Although not illustrated, all the conductivity types of the memory cell 1 may be inverted. In this case, the hot carriers injected in layer 110 are hot holes during the programing step and are secondary hot electrons during the erasing step described in relation with FIG. 5. In this case, those skilled in the art are capable of adapting in consequence the potentials applied to the memory cell 1 during the reading, programming and erasing phase, for example, by inverting the polarity of the potentials with respect to reference potential compared with what has been described in relation with FIGS. 5, 6 and 7. For example, in a memory cell 1 wherein all the conductivity types have been inverted compared to the example of FIG. 1, during an erasing phase of the memory cell 1 where the reference potential is the ground potential GND, the potential applied to the region 106 is comprised between −-3 and −7 V and is, for example, equal to −4.5 V, the potential applied to the layer 114 is comprised between 6 and 12 V and is, for example, equal to 10 V, and the potential applied to the vertical gate 124 is comprised between −1 and −5 V and is, for example, equal to −2.5 V.

Various embodiments and variants have been described.
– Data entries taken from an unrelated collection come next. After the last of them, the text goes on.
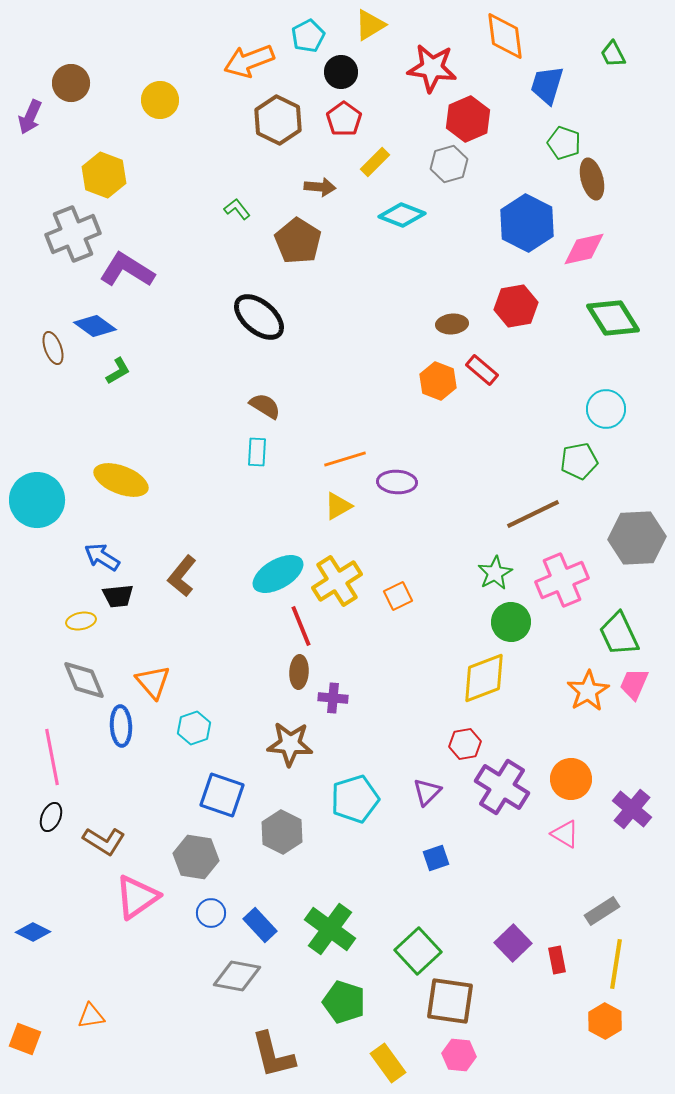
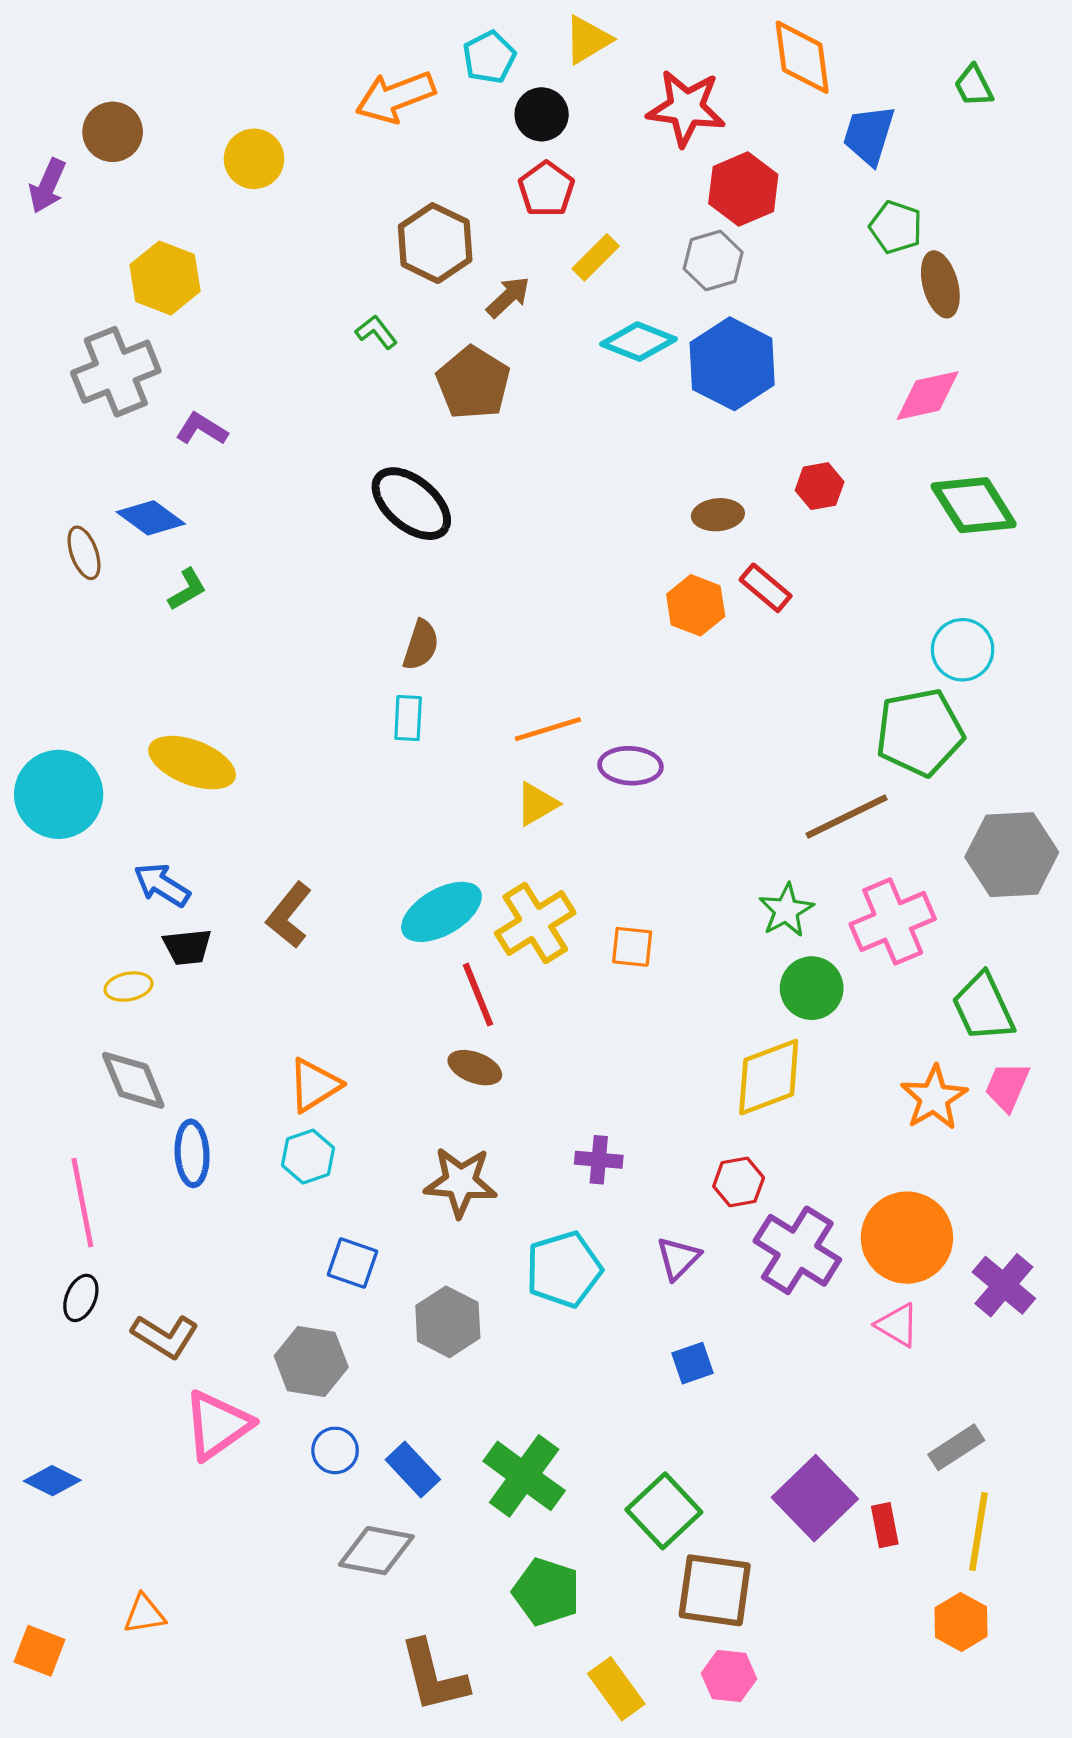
brown hexagon: (278, 120) -> (435, 243), moved
brown arrow: (320, 187) -> (508, 297), turned -48
blue hexagon: (527, 223) -> (732, 364), moved
purple L-shape: (127, 270) -> (202, 429), size x0.6
red hexagon: (516, 306) -> (820, 486), size x0.7
brown semicircle: (265, 406) -> (421, 645), turned 76
green pentagon: (579, 461) -> (920, 732), size x1.5
orange square: (398, 596) -> (632, 947), turned 32
brown ellipse: (299, 672) -> (475, 1068), turned -72
orange triangle: (153, 682) -> (314, 1085), moved, turned 39
purple cross: (333, 698) -> (599, 1160), moved
orange circle: (571, 779) -> (907, 1238), size x1.4
blue square: (222, 795) -> (353, 1263), size x0.7
purple square: (513, 943) -> (815, 1498), size x1.4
Those skilled in the art will understand that certain features of these embodiments can be combined and other variants will readily occur to those skilled in the art.

In particular, although the memory cell 1 is an eSTM memory cell comprising the layer 122 and the vertical gate 124, those skilled in the art are capable of adapting the present disclosure to other non-volatile programmable memory cells comprising the doped well 100, the region 106, the buried doped channel 118 and the gate stack 108 but being lacking layer 122 and vertical gate 124. Such a memory cell, for example, differs from the eSTM memory cell 1 in that the transistor Tsel is planar with a gate stack resting on the doped well 100 instead of being vertical with the vertical gate 124. Those skilled in the art are capable of applying potentials to such another memory cells to which the present disclosure applies, so that the erasing step of this memory cells results from the injection of secondary hot carriers in the layer 110, the secondary hot carriers being generated by a current flowing through the buried channel 118.

Finally, the practical implementation of the embodiments and variants described herein is within the capabilities of those skilled in the art based on the functional description provided hereinabove.